White House pressuring intelligence officials to find Iran in violation of the nuclear deal.
You have to go back in your archives, because he's very prolific, but it's here at The Guardian.
Welcome to the show, how you doing, Julian?
Good, thanks for having me on.
Good to talk to you again.
Hey everybody, Julian's the guy that wrote The Spies Who Pushed for War, back in 2003, that you should read, all about the last time around.
So, this time, shades of Scooter Libby here.
The pressure is on, on the analysts, in Langley, Virginia, at CIA there, to come up with a story about Iran, is that right?
Yes, I mean, there was pressure to go back into everything that was known about Iranian compliance, non-compliance with the Iran nuclear deal, the 2015 deal, and a request from the president himself, to go back and find evidence of non-compliance.
What I would say is, the difference this time around, is that from what I understand, there has been pushback, and CIA intelligence analysts, and the other intelligence agencies, are not going to be used this time around.
They're very, very aware of what happened over Iraq.
They are not going to be, and have been very careful not to get what they have said, in their analysis, misread for political ends.
So my, in general impression, my understanding is, this time, the intelligence agencies are not going to play ball in the same way as they did over Iraq, or to be, have their, what their findings misrepresented.
And so, the Trump administration have gone another route, a different route, and which is really a route using a certain amount of legal sophistry, to reinterpret a line in the preface of the Iran nuclear deal, which is a kind of catch-all, that is going to be their main drive for, if they decide to declare Iran in non-compliance.
Really, sort of a general welfare clause kind of a thing, that they're taking out of the preamble?
Can you explain that a little bit more?
Yeah, absolutely.
In the preface, there is a line that says, the signatories on this deal anticipate that it will contribute to the peace and security of the region.

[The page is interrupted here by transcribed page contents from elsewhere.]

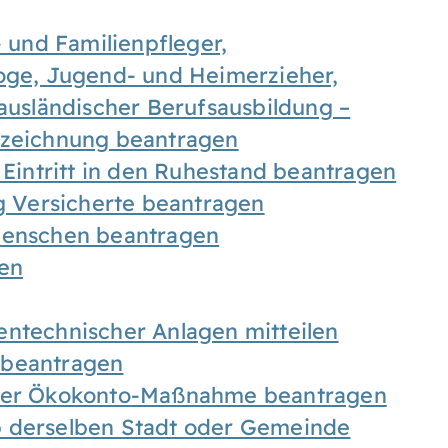
- und Familienpfleger,
goge, Jugend- und Heimerzieher,
 ausländischer Berufsausbildung –
ezeichnung beantragen
 Eintritt in den Ruhestand beantragen
ig Versicherte beantragen
 Menschen beantragen
len
entechnischer Anlagen mitteilen
 beantragen
iner Ökokonto-Maßnahme beantragen
b derselben Stadt oder Gemeinde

Now, the intent behind that was just really, almost a truism, that by doing this deal, we will at least defuse the tension, the growing tension that there was back in 2015, the years running up to 2015, the great tension there was over the Iran nuclear program, and at the time, Israel was threatening to take military action, and so it was really all the signatories saying, this deal, we hope, will make things better by taking the nuclear element out of it.
What the Trump administration are doing, are saying, by signing this deal, you Iran said that things were gonna be better, things in Syria were going to be better, things in Yemen were going to be better, that's the region, and things aren't better in the region, they're not better in Yemen or Syria or Iraq, therefore, you're not living up to the spirit of the deal.
Now, no other signatory to this deal agrees with that interpretation.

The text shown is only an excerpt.